I feel like I am exerting a lot of energy towards dating without much return. I have fun while doing it, but since I rarely meet someone who lasts more than a date or two, it’s starting to feel like an exercise in futility. I have dating quantity, but how do I get quality?
Obligatory History [aka too much information and self-justification, but of course, open to criticism]:
I’m female, mid-twenties, and sexually attracted to men. I really like meeting new people and going on dates. I’m good at first date small talk. I have eclectic taste, and enjoy hearing about people’s lives. I like men, I like feeling feminine and I like flirting. I am somewhat picky about whom I go out with, since I’m really happy with where I’m at in my life, but that just means that as long as I don't get "creep" vibe, I generally say “yes” whenever I get asked out. I don’t play games (the Rules, etc.,), but I don’t feel desperate. I’m cautious and traditional, so first and second dates are casual and non-physical, for the most part.
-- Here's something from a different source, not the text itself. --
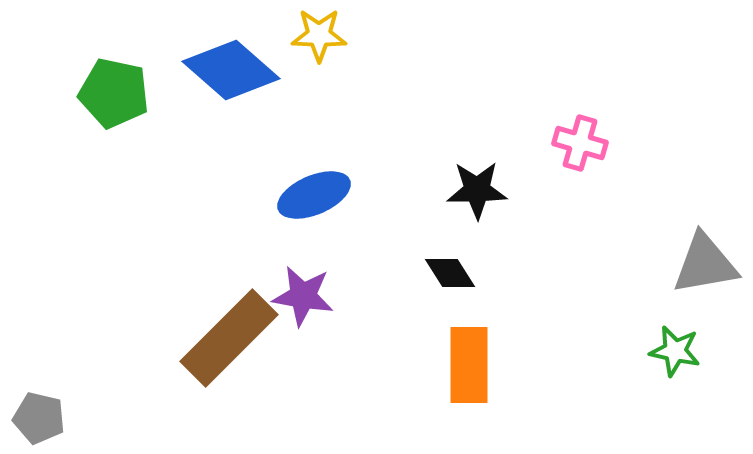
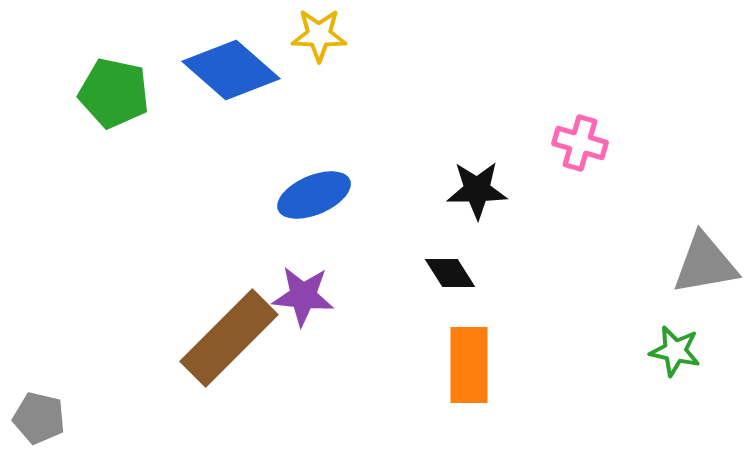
purple star: rotated 4 degrees counterclockwise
Over the last year, I’ve really made an effort to be open to meeting men, even though it’s harder now that I am out of college.
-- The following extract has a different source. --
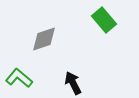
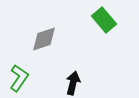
green L-shape: rotated 84 degrees clockwise
black arrow: rotated 40 degrees clockwise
Gone out with men who are not necessarily my type, physically or personality-wise.
Given men my phone number.
Gone out with men that I’ve met online.
Spent time doing what I enjoy doing (classes, gym, volunteering) and have thus met men with similar interests.
The problem is that despite meeting lots of great men, I have yet to "click" with a guy...who is actually single, straight, and available -- the sad truth, as much as I loathe sounding like a rerun of "Sex and the City."
I don’t want anything serious right away; I don’t want to be married right now nor do I believe in the notion of soulmates. However, to be mutually attracted to someone physically and intellectually, long enough to date for even a month or two sounds like heaven at this point.
"Chemistry “ is starting to feel like a romantic fantasy, something akin to waiting for Prince Charming.
Sometimes the men are unavailable or just not interested in going out again, but for the most part, I end things after a date or two or three.
I’ve been told by friends that I’m too picky, or that I am too much of a minority (religious and liberal), but isn’t the idea of a connection that you just feel it? I agree that it is picky to judge guys on looks, income level or education, but if you don't feel an attraction, or if you don't share a sense of humor, or if they are so dull you'd rather go home and do laundry, then I think it is nicer to just break it off, so I do.
I feel too young to be burnt out, so I need some new ideas about where to go from here, some encouraging stories or a (not too harsh!) reality check.